── Records shown ──
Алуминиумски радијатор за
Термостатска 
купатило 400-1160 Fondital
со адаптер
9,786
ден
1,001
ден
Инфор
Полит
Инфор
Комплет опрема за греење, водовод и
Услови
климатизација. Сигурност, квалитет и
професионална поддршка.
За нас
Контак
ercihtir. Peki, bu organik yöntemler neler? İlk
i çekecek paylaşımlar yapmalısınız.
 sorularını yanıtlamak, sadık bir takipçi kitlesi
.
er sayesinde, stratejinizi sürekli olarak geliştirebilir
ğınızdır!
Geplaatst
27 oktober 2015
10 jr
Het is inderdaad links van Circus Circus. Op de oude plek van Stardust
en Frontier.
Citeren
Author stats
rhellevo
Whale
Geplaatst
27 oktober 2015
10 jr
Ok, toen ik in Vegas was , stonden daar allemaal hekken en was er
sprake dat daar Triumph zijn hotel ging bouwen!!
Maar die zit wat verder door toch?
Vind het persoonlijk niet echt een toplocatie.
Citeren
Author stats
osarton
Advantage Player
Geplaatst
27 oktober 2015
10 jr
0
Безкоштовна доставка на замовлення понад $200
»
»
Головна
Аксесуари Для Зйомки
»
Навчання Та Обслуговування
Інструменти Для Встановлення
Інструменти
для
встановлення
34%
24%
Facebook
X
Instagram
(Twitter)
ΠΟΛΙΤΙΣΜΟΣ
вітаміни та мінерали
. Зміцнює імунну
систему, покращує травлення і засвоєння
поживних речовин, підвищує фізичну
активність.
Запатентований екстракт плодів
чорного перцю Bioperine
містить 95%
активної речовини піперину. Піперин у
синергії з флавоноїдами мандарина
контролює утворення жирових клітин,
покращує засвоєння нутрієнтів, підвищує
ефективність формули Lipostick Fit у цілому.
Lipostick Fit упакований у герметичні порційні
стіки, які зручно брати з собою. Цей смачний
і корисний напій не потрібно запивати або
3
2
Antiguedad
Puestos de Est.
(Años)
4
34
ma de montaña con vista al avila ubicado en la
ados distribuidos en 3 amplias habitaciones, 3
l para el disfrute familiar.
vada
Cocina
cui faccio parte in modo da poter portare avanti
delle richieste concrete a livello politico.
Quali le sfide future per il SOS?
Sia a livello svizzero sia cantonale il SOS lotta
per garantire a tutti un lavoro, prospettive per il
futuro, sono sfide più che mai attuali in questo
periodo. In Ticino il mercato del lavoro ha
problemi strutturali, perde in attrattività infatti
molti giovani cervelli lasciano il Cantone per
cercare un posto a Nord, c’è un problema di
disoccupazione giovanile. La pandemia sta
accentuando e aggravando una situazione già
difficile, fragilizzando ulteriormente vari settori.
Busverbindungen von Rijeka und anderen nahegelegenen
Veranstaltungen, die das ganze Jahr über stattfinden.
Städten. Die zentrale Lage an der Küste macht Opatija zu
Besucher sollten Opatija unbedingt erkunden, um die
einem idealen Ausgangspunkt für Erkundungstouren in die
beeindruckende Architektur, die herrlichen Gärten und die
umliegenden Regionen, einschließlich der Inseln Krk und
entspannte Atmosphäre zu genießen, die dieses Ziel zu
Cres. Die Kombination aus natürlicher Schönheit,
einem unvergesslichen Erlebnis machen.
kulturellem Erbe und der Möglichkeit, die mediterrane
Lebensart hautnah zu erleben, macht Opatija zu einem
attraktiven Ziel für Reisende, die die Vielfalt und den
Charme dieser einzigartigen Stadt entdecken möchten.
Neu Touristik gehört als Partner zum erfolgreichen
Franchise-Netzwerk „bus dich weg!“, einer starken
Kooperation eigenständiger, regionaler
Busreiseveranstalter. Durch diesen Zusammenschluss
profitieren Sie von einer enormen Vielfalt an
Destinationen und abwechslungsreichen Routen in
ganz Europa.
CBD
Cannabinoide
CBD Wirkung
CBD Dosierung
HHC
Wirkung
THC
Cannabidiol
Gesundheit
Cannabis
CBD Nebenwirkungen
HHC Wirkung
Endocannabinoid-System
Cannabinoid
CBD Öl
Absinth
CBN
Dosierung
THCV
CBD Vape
───
Assigned task: Please return the records above in their exact form.

Solution below:
Алуминиумски радијатор за
Термостатска 
купатило 400-1160 Fondital
со адаптер
9,786
ден
1,001
ден
Инфор
Полит
Инфор
Комплет опрема за греење, водовод и
Услови
климатизација. Сигурност, квалитет и
професионална поддршка.
За нас
Контак
ercihtir. Peki, bu organik yöntemler neler? İlk
i çekecek paylaşımlar yapmalısınız.
 sorularını yanıtlamak, sadık bir takipçi kitlesi
.
er sayesinde, stratejinizi sürekli olarak geliştirebilir
ğınızdır!
Geplaatst
27 oktober 2015
10 jr
Het is inderdaad links van Circus Circus. Op de oude plek van Stardust
en Frontier.
Citeren
Author stats
rhellevo
Whale
Geplaatst
27 oktober 2015
10 jr
Ok, toen ik in Vegas was , stonden daar allemaal hekken en was er
sprake dat daar Triumph zijn hotel ging bouwen!!
Maar die zit wat verder door toch?
Vind het persoonlijk niet echt een toplocatie.
Citeren
Author stats
osarton
Advantage Player
Geplaatst
27 oktober 2015
10 jr
0
Безкоштовна доставка на замовлення понад $200
»
»
Головна
Аксесуари Для Зйомки
»
Навчання Та Обслуговування
Інструменти Для Встановлення
Інструменти
для
встановлення
34%
24%
Facebook
X
Instagram
(Twitter)
ΠΟΛΙΤΙΣΜΟΣ
вітаміни та мінерали
. Зміцнює імунну
систему, покращує травлення і засвоєння
поживних речовин, підвищує фізичну
активність.
Запатентований екстракт плодів
чорного перцю Bioperine
містить 95%
активної речовини піперину. Піперин у
синергії з флавоноїдами мандарина
контролює утворення жирових клітин,
покращує засвоєння нутрієнтів, підвищує
ефективність формули Lipostick Fit у цілому.
Lipostick Fit упакований у герметичні порційні
стіки, які зручно брати з собою. Цей смачний
і корисний напій не потрібно запивати або
3
2
Antiguedad
Puestos de Est.
(Años)
4
34
ma de montaña con vista al avila ubicado en la
ados distribuidos en 3 amplias habitaciones, 3
l para el disfrute familiar.
vada
Cocina
cui faccio parte in modo da poter portare avanti
delle richieste concrete a livello politico.
Quali le sfide future per il SOS?
Sia a livello svizzero sia cantonale il SOS lotta
per garantire a tutti un lavoro, prospettive per il
futuro, sono sfide più che mai attuali in questo
periodo. In Ticino il mercato del lavoro ha
problemi strutturali, perde in attrattività infatti
molti giovani cervelli lasciano il Cantone per
cercare un posto a Nord, c’è un problema di
disoccupazione giovanile. La pandemia sta
accentuando e aggravando una situazione già
difficile, fragilizzando ulteriormente vari settori.
Busverbindungen von Rijeka und anderen nahegelegenen
Veranstaltungen, die das ganze Jahr über stattfinden.
Städten. Die zentrale Lage an der Küste macht Opatija zu
Besucher sollten Opatija unbedingt erkunden, um die
einem idealen Ausgangspunkt für Erkundungstouren in die
beeindruckende Architektur, die herrlichen Gärten und die
umliegenden Regionen, einschließlich der Inseln Krk und
entspannte Atmosphäre zu genießen, die dieses Ziel zu
Cres. Die Kombination aus natürlicher Schönheit,
einem unvergesslichen Erlebnis machen.
kulturellem Erbe und der Möglichkeit, die mediterrane
Lebensart hautnah zu erleben, macht Opatija zu einem
attraktiven Ziel für Reisende, die die Vielfalt und den
Charme dieser einzigartigen Stadt entdecken möchten.
Neu Touristik gehört als Partner zum erfolgreichen
Franchise-Netzwerk „bus dich weg!“, einer starken
Kooperation eigenständiger, regionaler
Busreiseveranstalter. Durch diesen Zusammenschluss
profitieren Sie von einer enormen Vielfalt an
Destinationen und abwechslungsreichen Routen in
ganz Europa.
CBD
Cannabinoide
CBD Wirkung
CBD Dosierung
HHC
Wirkung
THC
Cannabidiol
Gesundheit
Cannabis
CBD Nebenwirkungen
HHC Wirkung
Endocannabinoid-System
Cannabinoid
CBD Öl
Absinth
CBN
Dosierung
THCV
CBD Vape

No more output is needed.